Look through the entries below for the string "tuổi", and copy each line where it is found.

--- START ---

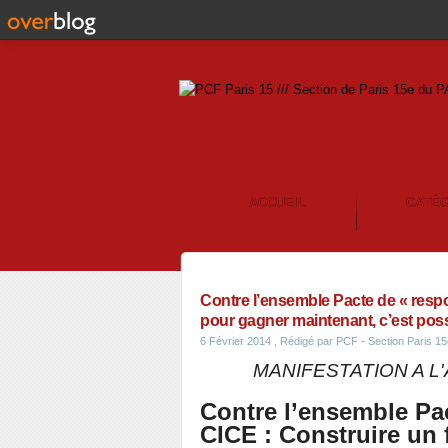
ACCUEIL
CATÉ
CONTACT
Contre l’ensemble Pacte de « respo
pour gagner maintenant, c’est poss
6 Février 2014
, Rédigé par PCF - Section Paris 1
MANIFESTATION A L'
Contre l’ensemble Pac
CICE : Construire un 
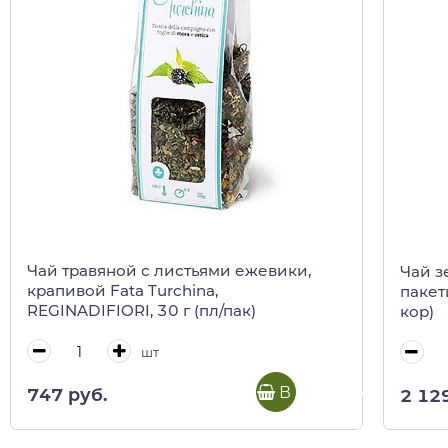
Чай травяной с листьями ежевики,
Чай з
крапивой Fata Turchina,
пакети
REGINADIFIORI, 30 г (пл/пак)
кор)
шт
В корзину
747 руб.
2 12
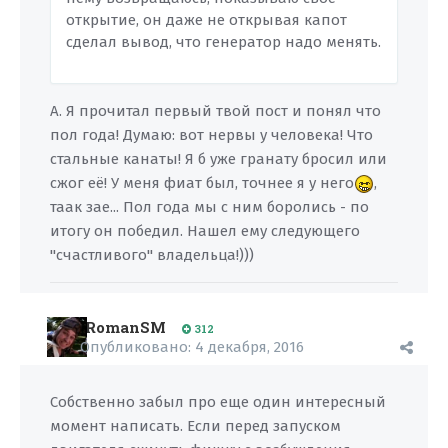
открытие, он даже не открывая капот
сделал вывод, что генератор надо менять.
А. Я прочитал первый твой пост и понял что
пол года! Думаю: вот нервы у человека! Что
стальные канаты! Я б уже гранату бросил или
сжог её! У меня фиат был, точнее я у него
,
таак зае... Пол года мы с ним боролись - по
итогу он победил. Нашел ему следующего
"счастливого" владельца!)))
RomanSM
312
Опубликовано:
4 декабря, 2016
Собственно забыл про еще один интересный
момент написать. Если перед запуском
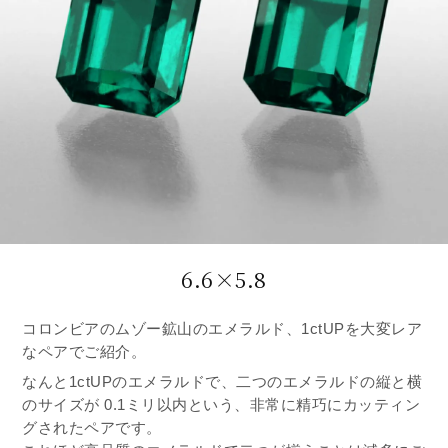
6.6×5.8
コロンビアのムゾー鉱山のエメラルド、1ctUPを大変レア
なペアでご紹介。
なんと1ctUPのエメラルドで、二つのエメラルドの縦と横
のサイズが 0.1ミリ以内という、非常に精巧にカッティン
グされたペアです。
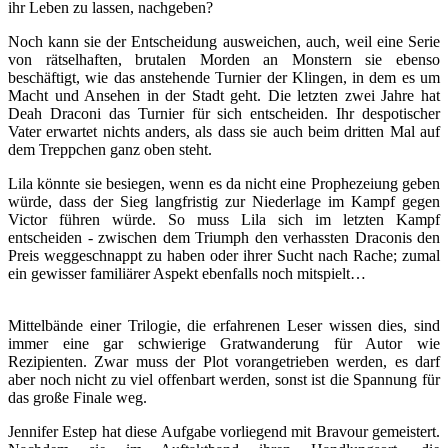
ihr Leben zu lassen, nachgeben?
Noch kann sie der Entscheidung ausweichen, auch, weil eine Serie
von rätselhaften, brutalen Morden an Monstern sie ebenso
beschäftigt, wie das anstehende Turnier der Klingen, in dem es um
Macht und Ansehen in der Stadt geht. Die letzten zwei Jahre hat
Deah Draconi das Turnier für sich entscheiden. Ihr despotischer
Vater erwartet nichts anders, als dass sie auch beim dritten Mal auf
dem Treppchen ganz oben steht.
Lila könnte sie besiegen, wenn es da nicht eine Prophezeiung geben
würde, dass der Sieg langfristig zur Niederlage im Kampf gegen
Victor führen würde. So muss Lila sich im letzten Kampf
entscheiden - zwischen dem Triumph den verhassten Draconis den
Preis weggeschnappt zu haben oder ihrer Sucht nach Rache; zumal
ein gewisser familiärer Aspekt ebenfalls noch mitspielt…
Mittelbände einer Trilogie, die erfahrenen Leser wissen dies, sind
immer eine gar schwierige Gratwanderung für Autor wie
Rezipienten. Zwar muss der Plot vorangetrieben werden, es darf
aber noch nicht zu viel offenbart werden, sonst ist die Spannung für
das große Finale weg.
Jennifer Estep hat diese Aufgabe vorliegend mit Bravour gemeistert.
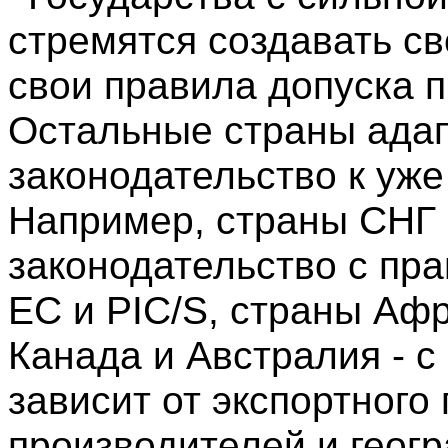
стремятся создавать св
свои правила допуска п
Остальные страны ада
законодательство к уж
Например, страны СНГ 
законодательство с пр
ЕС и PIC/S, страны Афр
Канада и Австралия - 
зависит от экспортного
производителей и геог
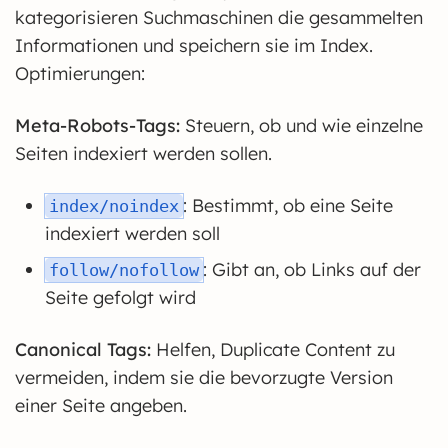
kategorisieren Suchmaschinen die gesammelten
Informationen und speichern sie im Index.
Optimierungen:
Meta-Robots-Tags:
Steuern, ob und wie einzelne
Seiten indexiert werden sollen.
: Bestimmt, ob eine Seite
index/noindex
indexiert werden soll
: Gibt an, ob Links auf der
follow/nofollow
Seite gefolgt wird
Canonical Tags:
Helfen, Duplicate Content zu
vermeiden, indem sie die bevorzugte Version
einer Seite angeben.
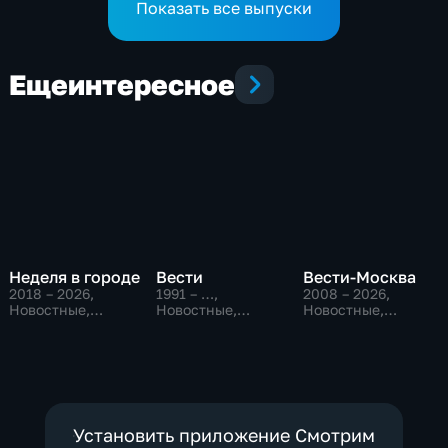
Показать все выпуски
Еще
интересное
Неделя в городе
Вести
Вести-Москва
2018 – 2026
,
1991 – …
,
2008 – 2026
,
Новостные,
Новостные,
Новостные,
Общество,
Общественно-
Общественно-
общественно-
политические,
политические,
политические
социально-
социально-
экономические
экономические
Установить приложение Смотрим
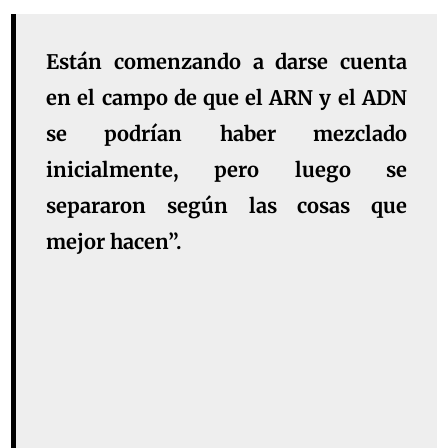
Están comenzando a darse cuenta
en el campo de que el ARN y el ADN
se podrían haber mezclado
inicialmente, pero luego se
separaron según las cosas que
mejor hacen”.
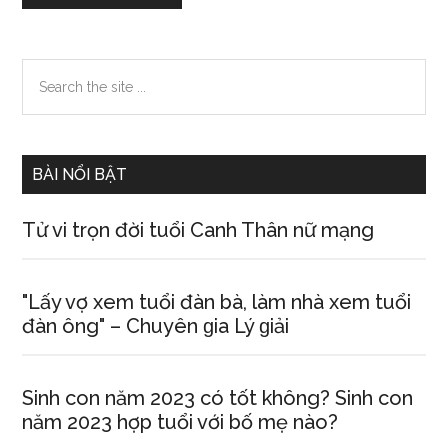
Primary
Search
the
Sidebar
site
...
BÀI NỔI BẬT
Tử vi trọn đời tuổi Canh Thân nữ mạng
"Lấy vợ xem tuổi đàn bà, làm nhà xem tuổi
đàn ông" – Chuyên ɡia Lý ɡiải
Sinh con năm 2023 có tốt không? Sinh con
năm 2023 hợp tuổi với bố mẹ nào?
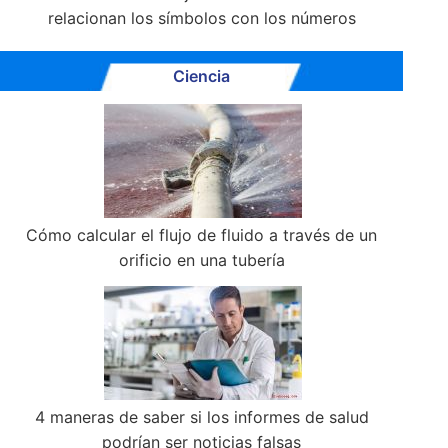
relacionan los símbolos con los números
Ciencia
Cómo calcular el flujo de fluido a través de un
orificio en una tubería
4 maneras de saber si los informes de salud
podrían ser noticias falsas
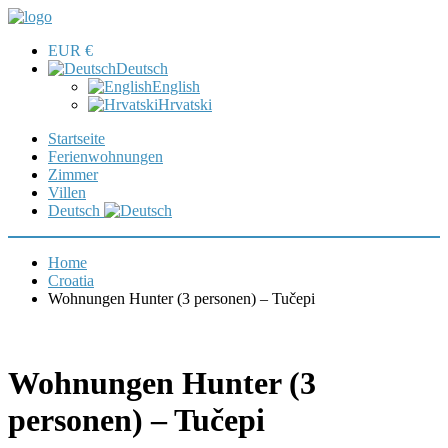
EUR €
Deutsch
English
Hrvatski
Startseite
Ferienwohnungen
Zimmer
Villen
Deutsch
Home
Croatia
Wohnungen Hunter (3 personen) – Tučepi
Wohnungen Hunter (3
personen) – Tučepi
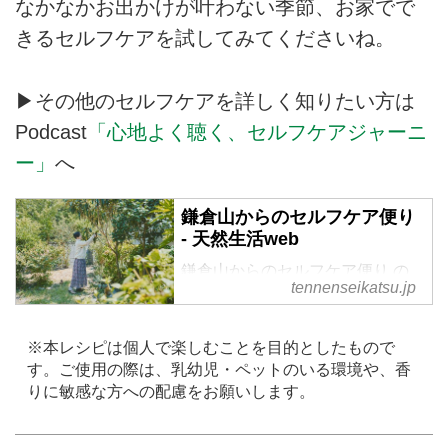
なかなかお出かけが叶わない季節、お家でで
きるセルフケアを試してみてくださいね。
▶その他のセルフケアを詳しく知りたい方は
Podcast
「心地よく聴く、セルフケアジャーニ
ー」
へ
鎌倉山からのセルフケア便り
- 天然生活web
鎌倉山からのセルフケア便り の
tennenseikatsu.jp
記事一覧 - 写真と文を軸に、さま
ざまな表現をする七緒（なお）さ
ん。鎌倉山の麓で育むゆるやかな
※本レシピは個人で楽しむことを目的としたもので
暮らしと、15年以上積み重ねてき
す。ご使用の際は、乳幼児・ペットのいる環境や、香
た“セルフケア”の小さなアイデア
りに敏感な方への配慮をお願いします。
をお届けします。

--- END ---
--- START ---

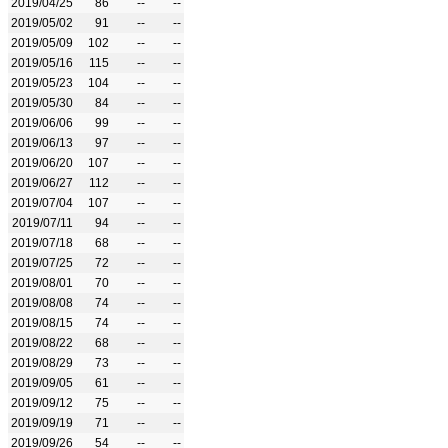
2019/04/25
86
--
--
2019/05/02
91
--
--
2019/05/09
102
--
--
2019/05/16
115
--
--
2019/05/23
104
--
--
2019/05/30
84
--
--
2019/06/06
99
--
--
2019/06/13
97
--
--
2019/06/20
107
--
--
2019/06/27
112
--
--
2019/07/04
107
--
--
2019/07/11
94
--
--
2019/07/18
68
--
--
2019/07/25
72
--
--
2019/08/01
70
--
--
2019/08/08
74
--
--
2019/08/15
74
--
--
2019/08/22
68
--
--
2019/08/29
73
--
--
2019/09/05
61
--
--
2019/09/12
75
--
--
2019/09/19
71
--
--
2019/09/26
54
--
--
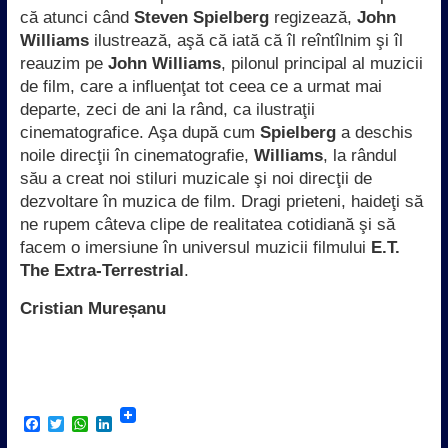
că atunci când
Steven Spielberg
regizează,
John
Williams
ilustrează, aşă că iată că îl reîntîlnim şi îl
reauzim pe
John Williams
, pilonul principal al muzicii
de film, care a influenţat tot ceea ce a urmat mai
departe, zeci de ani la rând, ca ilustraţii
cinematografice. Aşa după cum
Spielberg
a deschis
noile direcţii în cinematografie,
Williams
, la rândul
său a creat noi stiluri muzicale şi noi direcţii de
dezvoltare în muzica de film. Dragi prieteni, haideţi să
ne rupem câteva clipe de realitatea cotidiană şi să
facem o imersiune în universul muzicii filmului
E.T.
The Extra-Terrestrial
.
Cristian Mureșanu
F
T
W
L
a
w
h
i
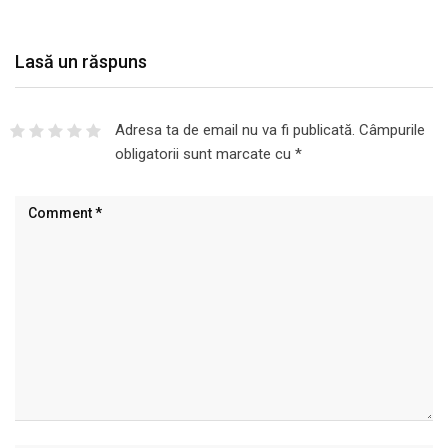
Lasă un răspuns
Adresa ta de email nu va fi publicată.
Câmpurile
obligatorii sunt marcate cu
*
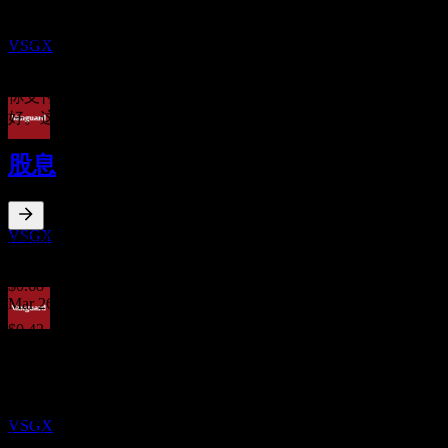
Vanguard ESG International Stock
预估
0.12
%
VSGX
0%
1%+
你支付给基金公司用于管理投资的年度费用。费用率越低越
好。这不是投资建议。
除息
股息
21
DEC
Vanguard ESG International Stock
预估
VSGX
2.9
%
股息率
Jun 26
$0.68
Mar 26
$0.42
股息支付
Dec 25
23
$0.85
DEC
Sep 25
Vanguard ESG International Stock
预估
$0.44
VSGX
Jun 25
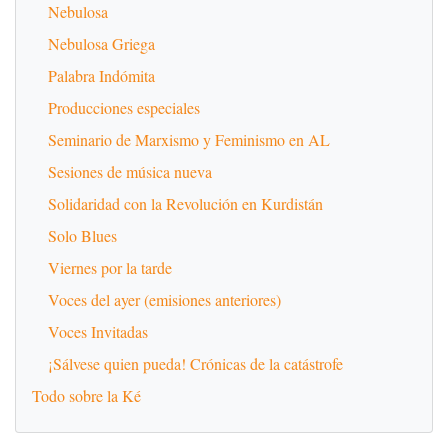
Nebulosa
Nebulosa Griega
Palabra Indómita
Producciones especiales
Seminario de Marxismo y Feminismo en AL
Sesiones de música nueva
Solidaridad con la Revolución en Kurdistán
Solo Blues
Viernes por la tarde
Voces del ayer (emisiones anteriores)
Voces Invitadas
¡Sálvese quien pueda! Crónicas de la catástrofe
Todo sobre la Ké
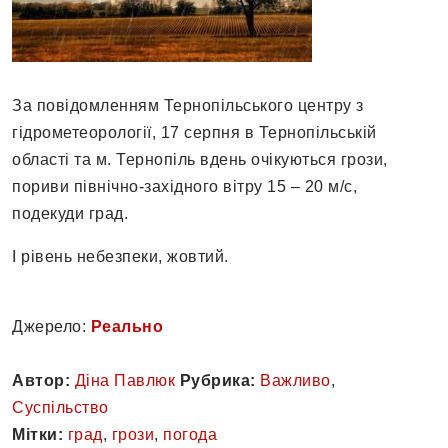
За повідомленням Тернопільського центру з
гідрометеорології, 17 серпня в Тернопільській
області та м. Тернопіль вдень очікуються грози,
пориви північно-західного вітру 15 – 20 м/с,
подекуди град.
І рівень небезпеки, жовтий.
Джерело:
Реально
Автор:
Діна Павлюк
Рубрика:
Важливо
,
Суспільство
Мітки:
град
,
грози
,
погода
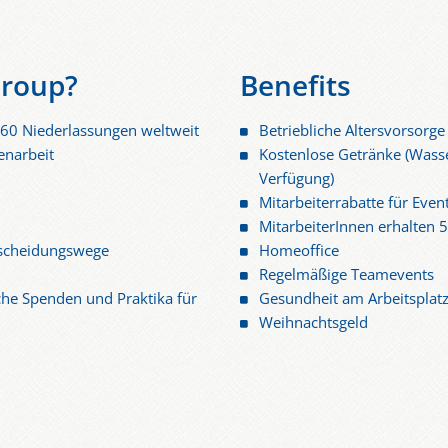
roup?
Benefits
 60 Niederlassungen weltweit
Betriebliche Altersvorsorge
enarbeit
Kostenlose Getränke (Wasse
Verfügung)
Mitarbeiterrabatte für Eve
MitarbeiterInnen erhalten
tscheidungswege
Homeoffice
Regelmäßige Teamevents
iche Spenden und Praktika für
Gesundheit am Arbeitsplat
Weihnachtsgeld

--- END ---
--- START ---

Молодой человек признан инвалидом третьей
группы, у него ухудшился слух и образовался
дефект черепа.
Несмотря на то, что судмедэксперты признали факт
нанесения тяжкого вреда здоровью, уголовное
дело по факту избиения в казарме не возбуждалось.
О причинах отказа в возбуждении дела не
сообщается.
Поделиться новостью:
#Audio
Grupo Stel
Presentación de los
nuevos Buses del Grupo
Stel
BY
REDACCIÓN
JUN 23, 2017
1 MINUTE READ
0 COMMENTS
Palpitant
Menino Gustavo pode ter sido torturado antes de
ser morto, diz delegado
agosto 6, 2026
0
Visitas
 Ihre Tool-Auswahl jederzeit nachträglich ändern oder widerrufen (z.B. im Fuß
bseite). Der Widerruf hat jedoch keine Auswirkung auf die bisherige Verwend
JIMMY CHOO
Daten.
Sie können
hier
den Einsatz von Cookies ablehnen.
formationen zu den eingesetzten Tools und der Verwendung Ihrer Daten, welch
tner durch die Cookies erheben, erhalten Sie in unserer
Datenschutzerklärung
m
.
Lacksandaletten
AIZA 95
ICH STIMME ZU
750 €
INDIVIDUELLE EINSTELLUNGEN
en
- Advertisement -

--- END ---

◆ Expected answer ◆
Tử vi trọn đời tuổi Canh Thân nữ mạng
"Lấy vợ xem tuổi đàn bà, làm nhà xem tuổi
năm 2023 hợp tuổi với bố mẹ nào?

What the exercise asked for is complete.